Underground railway station in Germany

Berlin Brandenburger Tor station (Bahnhof Berlin Brandenburger Tor) is an underground railway station in the central Mitte district of Berlin, Germany, located on the Unter den Linden boulevard near Hotel Adlon, Pariser Platz and Brandenburg Gate. It is served by the Berlin S-Bahn and U-Bahn, as well as local bus lines. The station was known as Berlin Unter den Linden from 1936–2009.

==Overview==

Historical station sign of 1936

The station opened on 27 July 1936 in the course of the building of the Nord-Süd Bahn tunnel. Train service discontinued on 21 April 1945 and could not be resumed until 2 December 1946 as the tunnel was flooded.
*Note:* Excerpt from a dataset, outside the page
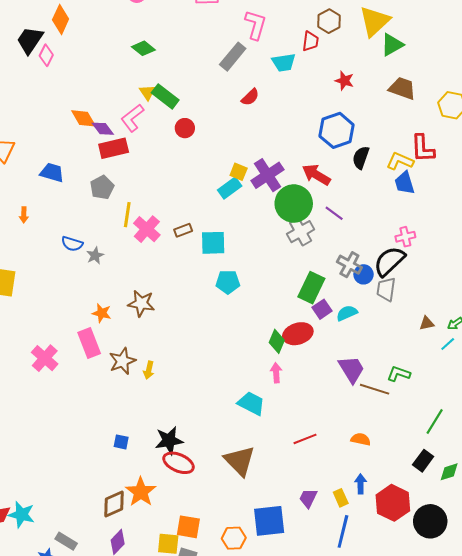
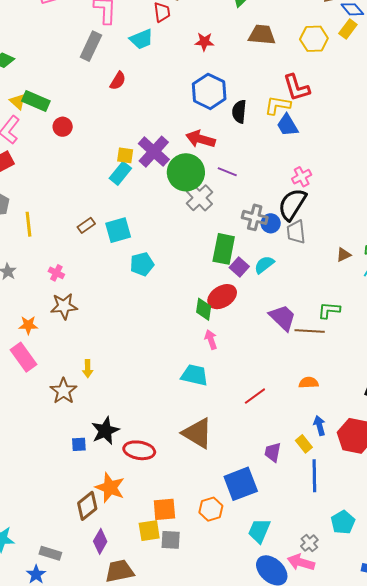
pink cross: (147, 229) -> (56, 273), moved, size x0.6
brown star: (122, 361) -> (63, 391), moved
black star: (169, 440) -> (105, 431), moved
The station was again closed with the construction of the Berlin Wall on 13 August 1961 and for decades became one of Berlin's ghost stations, as while both terminals of the Nord-Süd railway line were located in West Berlin, the station itself was located in the East. Unter den Linden later reopened on 1 September 1990, one month before the German reunification.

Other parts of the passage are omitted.